4 Responses to “Healthy Green Alternatives to Animal Products?”

  1. September 09, 2021 at 6:44 am, Al Lewis said:

    Thank you — gonna share this with my wife, who is a vegetarian but eats these vegetarian frozen entrees ultraprocessed so they taste like meat.

    • September 09, 2021 at 7:03 am, Ted said:

      Bona fortuna, Al!

  2. September 09, 2021 at 2:37 pm, Allen Browne said:

    There is green and there is green:
    1) from your garden to the table
    2) from someone else’s garden to being processed, to being packaged, to being transported, to the table.

    Good post, Ted.

    Allen

  3. September 09, 2021 at 3:56 pm, Mary-Jo said:

    Somewhere around the late 90’s, early 2000’s, after I had lived in Europe for more than 15 years,I remember feeling nauseous whenever I would return stateside for a few weeks and see HUGE portions of food served in restaurants — ‘specials’ such as 36 oz. ‘cowboy steak platters’, buckets of fried chicken, quadruple size cheeseburgers, 20 oz. soft drinks, etc.

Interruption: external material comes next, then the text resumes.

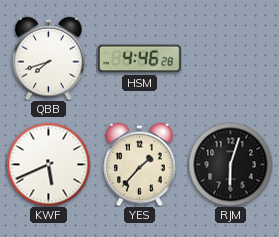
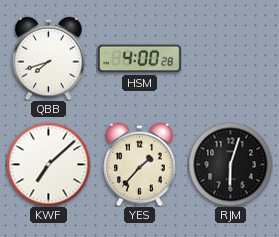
HSM: 4:46 -> 4:00
KWF: 5:41 -> 7:08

It wasn’t like that in the 50’s to the 80’s. It seemed like America was ‘showing off’ how ‘successful’ it had become. Yet, I would also marvel, was even secretly proud, at how big ice cream cones and sundaes were compared to the measly 1 small scoop we would get in Italy, in Holland. Deep down I knew there would be a reckoning to help get things back in perspective.. But, never did I dream that would include this explosion of UP meat/protein-substitutes which also make me nauseous. I DO like the ingenuity and flexibility some of the better quality products give for OCCASIONAL consumption, but we are fooling ourselves if we think regular dietary intake of ‘plant-based’ UPFs is health-promoting. Research needed to convince me otherwise.